> TASK DETAILS:
In the records below, find the lines that include "Производство" and copy each.

(Document layout detection data)
====================

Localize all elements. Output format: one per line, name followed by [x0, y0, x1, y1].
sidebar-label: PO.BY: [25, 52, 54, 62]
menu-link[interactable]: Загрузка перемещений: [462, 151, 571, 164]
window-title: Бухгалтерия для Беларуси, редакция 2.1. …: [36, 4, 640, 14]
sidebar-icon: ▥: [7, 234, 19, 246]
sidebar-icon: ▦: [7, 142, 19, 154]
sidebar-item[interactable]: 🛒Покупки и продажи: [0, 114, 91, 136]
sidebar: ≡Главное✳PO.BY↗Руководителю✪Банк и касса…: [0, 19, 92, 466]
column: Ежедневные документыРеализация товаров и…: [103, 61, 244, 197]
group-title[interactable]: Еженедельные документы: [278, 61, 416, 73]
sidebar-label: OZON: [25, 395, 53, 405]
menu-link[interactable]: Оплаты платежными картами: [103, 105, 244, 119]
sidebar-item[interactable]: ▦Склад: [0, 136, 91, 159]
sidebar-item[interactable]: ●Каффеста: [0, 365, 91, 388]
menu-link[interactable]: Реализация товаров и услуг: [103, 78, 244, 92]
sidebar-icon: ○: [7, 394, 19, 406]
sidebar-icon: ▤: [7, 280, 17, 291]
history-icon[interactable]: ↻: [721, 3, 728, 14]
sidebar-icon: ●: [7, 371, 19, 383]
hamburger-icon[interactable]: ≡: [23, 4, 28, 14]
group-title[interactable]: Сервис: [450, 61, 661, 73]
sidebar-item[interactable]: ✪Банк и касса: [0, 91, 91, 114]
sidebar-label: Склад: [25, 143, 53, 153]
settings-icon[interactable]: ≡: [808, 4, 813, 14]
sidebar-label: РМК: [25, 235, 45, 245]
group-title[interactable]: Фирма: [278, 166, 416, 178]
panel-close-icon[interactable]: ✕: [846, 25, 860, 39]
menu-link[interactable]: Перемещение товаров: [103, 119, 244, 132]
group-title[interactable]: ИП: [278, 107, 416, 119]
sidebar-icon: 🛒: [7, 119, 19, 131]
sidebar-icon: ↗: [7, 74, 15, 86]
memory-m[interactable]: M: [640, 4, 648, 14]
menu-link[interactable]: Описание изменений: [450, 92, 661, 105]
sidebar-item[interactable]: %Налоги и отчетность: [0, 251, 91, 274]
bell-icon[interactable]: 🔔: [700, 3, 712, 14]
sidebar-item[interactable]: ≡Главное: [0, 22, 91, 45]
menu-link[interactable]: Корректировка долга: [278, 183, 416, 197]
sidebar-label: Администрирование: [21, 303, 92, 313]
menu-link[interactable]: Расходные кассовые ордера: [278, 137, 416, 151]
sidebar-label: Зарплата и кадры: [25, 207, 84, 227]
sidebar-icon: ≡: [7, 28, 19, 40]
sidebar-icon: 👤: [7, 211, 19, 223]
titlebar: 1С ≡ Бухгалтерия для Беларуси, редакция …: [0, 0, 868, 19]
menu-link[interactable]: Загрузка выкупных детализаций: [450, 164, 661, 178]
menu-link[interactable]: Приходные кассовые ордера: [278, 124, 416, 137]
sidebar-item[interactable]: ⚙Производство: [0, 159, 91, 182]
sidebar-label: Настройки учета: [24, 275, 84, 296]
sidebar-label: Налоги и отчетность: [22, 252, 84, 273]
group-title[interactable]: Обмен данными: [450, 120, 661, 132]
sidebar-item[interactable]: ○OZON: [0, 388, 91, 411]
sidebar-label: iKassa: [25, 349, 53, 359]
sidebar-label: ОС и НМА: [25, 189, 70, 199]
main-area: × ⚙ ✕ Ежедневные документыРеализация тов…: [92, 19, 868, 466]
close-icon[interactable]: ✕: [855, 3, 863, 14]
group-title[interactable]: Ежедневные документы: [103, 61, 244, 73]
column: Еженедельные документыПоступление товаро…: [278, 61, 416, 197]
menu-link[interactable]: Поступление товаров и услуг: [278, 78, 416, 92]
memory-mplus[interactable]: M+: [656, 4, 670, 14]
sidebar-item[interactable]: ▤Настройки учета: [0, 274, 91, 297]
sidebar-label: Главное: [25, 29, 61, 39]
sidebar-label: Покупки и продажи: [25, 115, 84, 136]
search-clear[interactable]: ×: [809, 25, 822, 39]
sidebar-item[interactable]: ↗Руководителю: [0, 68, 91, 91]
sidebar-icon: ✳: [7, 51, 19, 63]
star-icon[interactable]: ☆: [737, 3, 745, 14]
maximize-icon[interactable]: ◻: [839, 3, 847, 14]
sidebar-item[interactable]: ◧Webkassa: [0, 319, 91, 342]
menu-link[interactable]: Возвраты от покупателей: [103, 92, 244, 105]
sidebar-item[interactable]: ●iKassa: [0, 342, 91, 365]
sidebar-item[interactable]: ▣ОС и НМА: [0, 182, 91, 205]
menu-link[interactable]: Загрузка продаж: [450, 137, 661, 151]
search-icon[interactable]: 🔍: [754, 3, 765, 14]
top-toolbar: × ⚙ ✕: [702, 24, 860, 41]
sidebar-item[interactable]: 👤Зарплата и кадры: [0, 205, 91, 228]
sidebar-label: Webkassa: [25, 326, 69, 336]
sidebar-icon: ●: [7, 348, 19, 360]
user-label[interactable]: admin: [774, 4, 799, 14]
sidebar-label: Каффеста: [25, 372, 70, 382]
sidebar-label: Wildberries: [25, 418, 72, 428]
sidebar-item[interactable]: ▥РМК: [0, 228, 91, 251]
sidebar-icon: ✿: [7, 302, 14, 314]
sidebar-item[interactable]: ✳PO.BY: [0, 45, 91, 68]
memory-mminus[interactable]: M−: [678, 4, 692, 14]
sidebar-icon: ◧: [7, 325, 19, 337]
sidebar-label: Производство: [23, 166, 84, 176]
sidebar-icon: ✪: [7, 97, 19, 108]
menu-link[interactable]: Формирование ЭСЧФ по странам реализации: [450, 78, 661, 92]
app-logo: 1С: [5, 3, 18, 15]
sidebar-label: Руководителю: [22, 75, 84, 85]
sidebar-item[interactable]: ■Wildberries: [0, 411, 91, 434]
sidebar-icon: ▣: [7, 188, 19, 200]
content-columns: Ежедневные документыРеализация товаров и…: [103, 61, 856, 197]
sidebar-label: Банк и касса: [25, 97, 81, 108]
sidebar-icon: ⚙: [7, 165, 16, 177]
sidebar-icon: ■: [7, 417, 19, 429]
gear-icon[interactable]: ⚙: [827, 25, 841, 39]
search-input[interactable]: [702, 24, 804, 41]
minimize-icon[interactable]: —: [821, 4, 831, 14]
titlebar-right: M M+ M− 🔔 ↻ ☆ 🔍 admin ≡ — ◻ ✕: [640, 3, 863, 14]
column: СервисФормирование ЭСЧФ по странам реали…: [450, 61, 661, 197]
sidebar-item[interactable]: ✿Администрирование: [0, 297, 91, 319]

====================

> SOLUTION TO THE EXERCISE:
sidebar-item[interactable]: ⚙Производство: [0, 159, 91, 182]
sidebar-label: Производство: [23, 166, 84, 176]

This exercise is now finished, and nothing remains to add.